To do> Copy exactly the lines from the start of the material through the line with "dieselové filtry pevných částic". Pictures stay out of the copy.

Provided records>

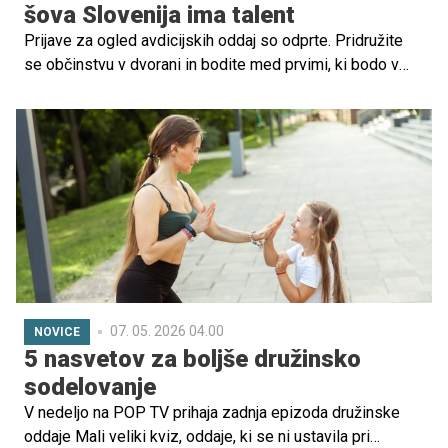
šova Slovenija ima talent
Prijave za ogled avdicijskih oddaj so odprte. Pridružite
se občinstvu v dvorani in bodite med prvimi, ki bodo v
živo videli izjemne nastope ter morda že na avdiciji
prepoznali potencialnega zmagovalca, še preden ga
spozna vsa Slovenija.
07. 05. 2026 04.00
NOVICE
5 nasvetov za boljše družinsko
sodelovanje
V nedeljo na POP TV prihaja zadnja epizoda družinske
oddaje Mali veliki kviz, oddaje, ki se ni ustavila pri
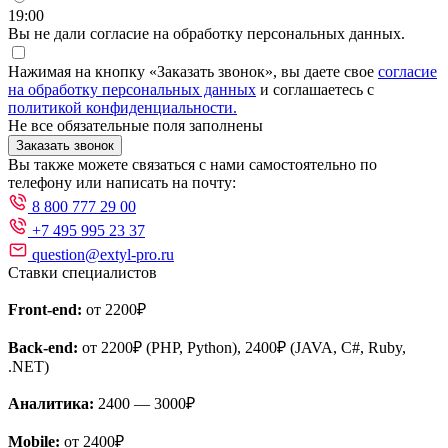
19:00
Вы не дали согласие на обработку персональных данных.
Нажимая на кнопку «Заказать звонок», вы даете свое
согласие
на обработку персональных данных
и соглашаетесь с
политикой конфиденциальности.
Не все обязательные поля заполнены
Заказать звонок
Вы также можете связаться с нами самостоятельно по
телефону или написать на почту:
8 800 777 29 00
+7 495 995 23 37
question@extyl-pro.ru
Ставки специалистов
Front-end:
от 2200₽
Back-end:
от 2200₽ (PHP, Python), 2400₽ (JAVA, C#, Ruby,
.NET)
Аналитика:
2400 — 3000₽
Mobile:
от 2400₽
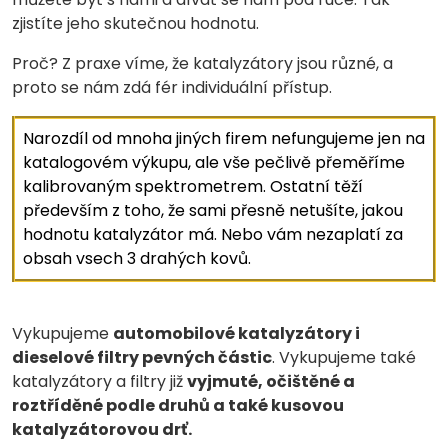
zjistíte jeho skutečnou hodnotu.
Proč? Z praxe víme, že katalyzátory jsou různé, a
proto se nám zdá fér individuální přístup.
Narozdíl od mnoha jiných firem nefungujeme jen na
katalogovém výkupu, ale vše pečlivě přeměříme
kalibrovaným spektrometrem. Ostatní těží
především z toho, že sami přesně netušíte, jakou
hodnotu katalyzátor má. Nebo vám nezaplatí za
obsah vsech 3 drahých kovů.
Vykupujeme
automobilové katalyzátory i
dieselové filtry pevných částic
. Vykupujeme také
katalyzátory a filtry již
vyjmuté, očištěné a
roztříděné podle druhů a také kusovou
katalyzátorovou drť.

Answer below>
šova Slovenija ima talent
Prijave za ogled avdicijskih oddaj so odprte. Pridružite
se občinstvu v dvorani in bodite med prvimi, ki bodo v
živo videli izjemne nastope ter morda že na avdiciji
prepoznali potencialnega zmagovalca, še preden ga
spozna vsa Slovenija.
07. 05. 2026 04.00
NOVICE
5 nasvetov za boljše družinsko
sodelovanje
V nedeljo na POP TV prihaja zadnja epizoda družinske
oddaje Mali veliki kviz, oddaje, ki se ni ustavila pri
19:00
Вы не дали согласие на обработку персональных данных.
Нажимая на кнопку «Заказать звонок», вы даете свое
согласие
на обработку персональных данных
и соглашаетесь с
политикой конфиденциальности.
Не все обязательные поля заполнены
Заказать звонок
Вы также можете связаться с нами самостоятельно по
телефону или написать на почту:
8 800 777 29 00
+7 495 995 23 37
question@extyl-pro.ru
Ставки специалистов
Front-end:
от 2200₽
Back-end:
от 2200₽ (PHP, Python), 2400₽ (JAVA, C#, Ruby,
.NET)
Аналитика:
2400 — 3000₽
Mobile:
от 2400₽
zjistíte jeho skutečnou hodnotu.
Proč? Z praxe víme, že katalyzátory jsou různé, a
proto se nám zdá fér individuální přístup.
Narozdíl od mnoha jiných firem nefungujeme jen na
katalogovém výkupu, ale vše pečlivě přeměříme
kalibrovaným spektrometrem. Ostatní těží
především z toho, že sami přesně netušíte, jakou
hodnotu katalyzátor má. Nebo vám nezaplatí za
obsah vsech 3 drahých kovů.
Vykupujeme
automobilové katalyzátory i
dieselové filtry pevných částic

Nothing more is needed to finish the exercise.